**REQUIRED WORK**. Line by line, set down the records exactly as they appear below.
(DATA SHOWN)
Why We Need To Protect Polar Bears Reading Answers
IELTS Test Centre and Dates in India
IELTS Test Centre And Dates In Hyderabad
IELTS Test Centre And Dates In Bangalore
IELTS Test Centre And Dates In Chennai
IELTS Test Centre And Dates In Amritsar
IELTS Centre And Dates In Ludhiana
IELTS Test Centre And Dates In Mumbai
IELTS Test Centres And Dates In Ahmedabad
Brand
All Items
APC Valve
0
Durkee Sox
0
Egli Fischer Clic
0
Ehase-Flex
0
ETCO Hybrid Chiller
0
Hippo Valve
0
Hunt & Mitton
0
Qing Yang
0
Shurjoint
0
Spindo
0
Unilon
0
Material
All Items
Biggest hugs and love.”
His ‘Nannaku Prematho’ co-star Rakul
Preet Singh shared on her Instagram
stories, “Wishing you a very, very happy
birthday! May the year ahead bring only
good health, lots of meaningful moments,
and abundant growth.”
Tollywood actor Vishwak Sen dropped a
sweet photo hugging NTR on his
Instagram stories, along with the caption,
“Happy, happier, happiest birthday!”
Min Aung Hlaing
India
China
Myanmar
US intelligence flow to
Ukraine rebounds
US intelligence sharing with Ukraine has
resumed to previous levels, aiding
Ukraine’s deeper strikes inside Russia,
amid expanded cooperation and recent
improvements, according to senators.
(End DATA SHOWN)
**OUTPUT FOR THIS EXERCISE**.
Why We Need To Protect Polar Bears Reading Answers
IELTS Test Centre and Dates in India
IELTS Test Centre And Dates In Hyderabad
IELTS Test Centre And Dates In Bangalore
IELTS Test Centre And Dates In Chennai
IELTS Test Centre And Dates In Amritsar
IELTS Centre And Dates In Ludhiana
IELTS Test Centre And Dates In Mumbai
IELTS Test Centres And Dates In Ahmedabad
Brand
All Items
APC Valve
0
Durkee Sox
0
Egli Fischer Clic
0
Ehase-Flex
0
ETCO Hybrid Chiller
0
Hippo Valve
0
Hunt & Mitton
0
Qing Yang
0
Shurjoint
0
Spindo
0
Unilon
0
Material
All Items
Biggest hugs and love.”
His ‘Nannaku Prematho’ co-star Rakul
Preet Singh shared on her Instagram
stories, “Wishing you a very, very happy
birthday! May the year ahead bring only
good health, lots of meaningful moments,
and abundant growth.”
Tollywood actor Vishwak Sen dropped a
sweet photo hugging NTR on his
Instagram stories, along with the caption,
“Happy, happier, happiest birthday!”
Min Aung Hlaing
India
China
Myanmar
US intelligence flow to
Ukraine rebounds
US intelligence sharing with Ukraine has
resumed to previous levels, aiding
Ukraine’s deeper strikes inside Russia,
amid expanded cooperation and recent
improvements, according to senators.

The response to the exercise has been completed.